After Amazon workers' union victory -- in NY -- the Fed must stop tipping the scales for bosses


On Friday, Amazon – America’s wealthiest, most powerful and fiercest anti-union corporation, with the second-largest workforce in the nation (union-busting Walmart being the largest), lost out to a group of warehouse workers in New York who voted to form a union. If anyone had any doubts about Amazon’s determination to prevent this from ever happening, its scorched-earth anti-union campaign last fall in its Bessemer, Alabama, warehouse should have put those doubts to rest. In New York, Amazon used every tool it had used in Alabama. Many of them are illegal under the National Labor Relations Act but Amazon couldn’t care less. It’s rich enough to pay any fine or bear any public relations hit.

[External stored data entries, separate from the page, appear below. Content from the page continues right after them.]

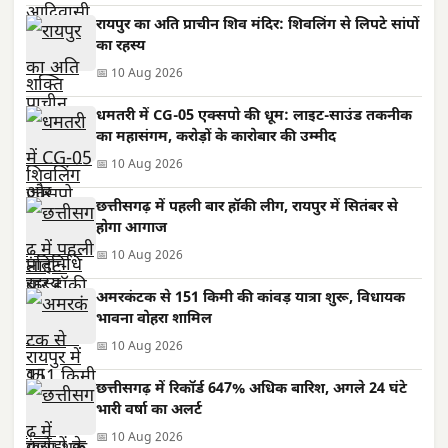
रायपुर का अति प्राचीन शिव मंदिर: शिवलिंग से लिपटे सांपों
का रहस्य
📅 10 Aug 2026
धमतरी में CG-05 एक्सपो की धूम: लाइट-साउंड तकनीक
का महासंगम, करोड़ों के कारोबार की उम्मीद
📅 10 Aug 2026
छत्तीसगढ़ में पहली बार हॉकी लीग, रायपुर में सितंबर से
होगा आगाज
📅 10 Aug 2026
अमरकंटक से 151 किमी की कांवड़ यात्रा शुरू, विधायक
भावना वोहरा शामिल
📅 10 Aug 2026
छत्तीसगढ़ में रिकॉर्ड 647% अधिक बारिश, अगले 24 घंटे
भारी वर्षा का अलर्ट
📅 10 Aug 2026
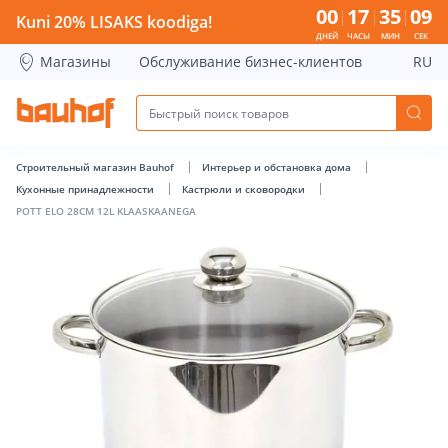
POTT ELO 28CM 12L KLAASKAANEGA - Bauhof has loaded
00
17
35
08
Kuni 20% LISAKS koodiga!
ДНЕЙ
ЧАСЫ
МИН
СЕК
Магазины
Обслуживание бизнес-клиентов
RU
Строительный магазин Bauhof
Интерьер и обстановка дома
Кухонные принадлежности
Кастрюли и сковородки
POTT ELO 28CM 12L KLAASKAANEGA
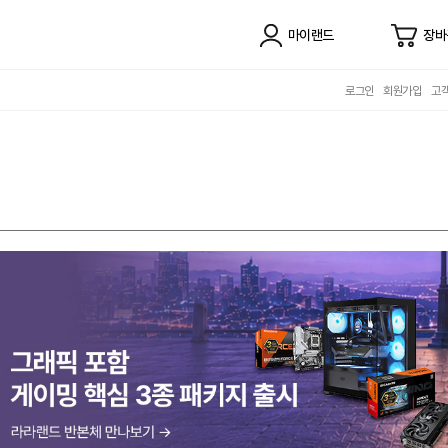
마이랜드
장바
로그인
회원가입
고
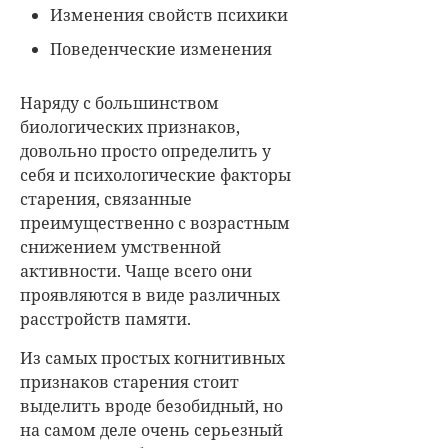
Изменения свойств психики
Поведенческие изменения
Наряду с большинством
биологических признаков,
довольно просто определить у
себя и психологические факторы
старения, связанные
преимущественно с возрастным
снижением умственной
активности. Чаще всего они
проявляются в виде различных
расстройств памяти.
Из самых простых когнитивных
признаков старения стоит
выделить вроде безобидный, но
на самом деле очень серьезный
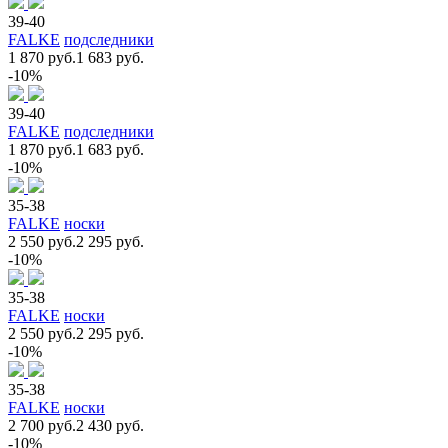
39-40
FALKE
подследники
1 870 руб.
1 683 руб.
-10%
39-40
FALKE
подследники
1 870 руб.
1 683 руб.
-10%
35-38
FALKE
носки
2 550 руб.
2 295 руб.
-10%
35-38
FALKE
носки
2 550 руб.
2 295 руб.
-10%
35-38
FALKE
носки
2 700 руб.
2 430 руб.
-10%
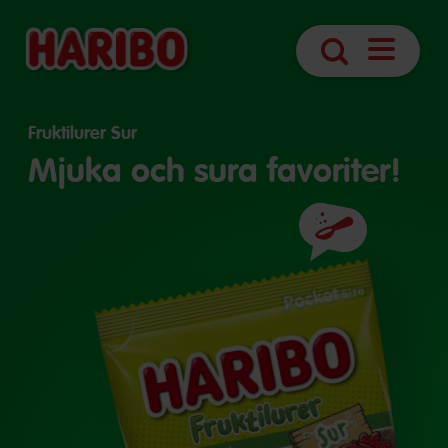
Öppna
Sök
sidnavige
Fruktilurer Sur
Mjuka och sura favoriter!
Ingredienser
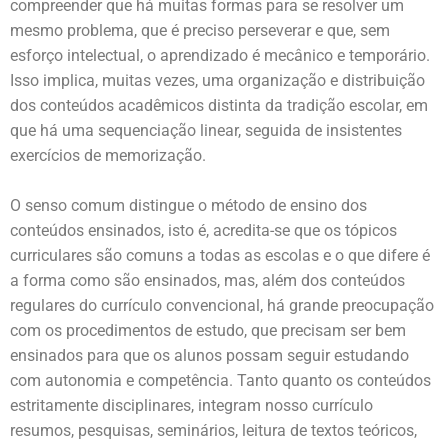
compreender que há muitas formas para se resolver um
mesmo problema, que é preciso perseverar e que, sem
esforço intelectual, o aprendizado é mecânico e temporário.
Isso implica, muitas vezes, uma organização e distribuição
dos conteúdos acadêmicos distinta da tradição escolar, em
que há uma sequenciação linear, seguida de insistentes
exercícios de memorização.
O senso comum distingue o método de ensino dos
conteúdos ensinados, isto é, acredita-se que os tópicos
curriculares são comuns a todas as escolas e o que difere é
a forma como são ensinados, mas, além dos conteúdos
regulares do currículo convencional, há grande preocupação
com os procedimentos de estudo, que precisam ser bem
ensinados para que os alunos possam seguir estudando
com autonomia e competência. Tanto quanto os conteúdos
estritamente disciplinares, integram nosso currículo
resumos, pesquisas, seminários, leitura de textos teóricos,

With consumer demand soaring, employers are desperate to hire. This has given American workers more bargaining clout than they’ve had in decades. Wages have climbed 5.6% over the past year. The acute demand for workers has bolstered the courage of workers to demand better pay and working conditions from even the most virulently anti-union corporations in America, such as Amazon and Starbucks. ... American workers haven’t had much of a raise in over four decades. ... But corporate America believes these wage gains are contributing to inflation. As the New York Times solemnly reported, the wage gains “could heat up price increases”. ... Unfortunately, the chair of the Federal Reserve Board, Jerome Powell, believes it. He worries that “the labor market is extremely tight” and to “an unhealthy level”. As a result, the Fed is on the way to raising interest rates repeatedly in order to slow the economy and reduce the bargaining leverage of American workers.

Pause here to consider this: the commerce department reported on Wednesday that corporate profits are at a 70-year high. ... Not since 1952 have corporations done as well as they are now doing. Amazon’s profits are in the stratosphere, but it’s not just Amazon. Across the board, American corporations are flush with cash. ... Although they are paying higher costs (including higher wages), they’ve still managed to increase their profits. How? They have enough pricing power to pass on those higher costs to consumers, and even add some more for themselves.



In a healthy economy, corporations would not be passing on higher costs – including higher wages – to their consumers. They’d be paying the higher wages out of their profits. ... But that’s not happening. Corporations are using their record profits to buy back enormous amounts of their own stock to keep their share prices high, instead. The labor market isn’t “unhealthily” tight, as Jerome Powell asserts; corporations are unhealthily fat. Workers don’t have too much power; corporations do.

Yet the reality is that corporate America doesn’t want to give up any of its record profits to its workers. If it can’t fight off unions directly, it will do so indirectly by blaming inflation on wage increases, and then cheer on the Fed as it slows the economy just enough to eliminate American workers’ new bargaining clout.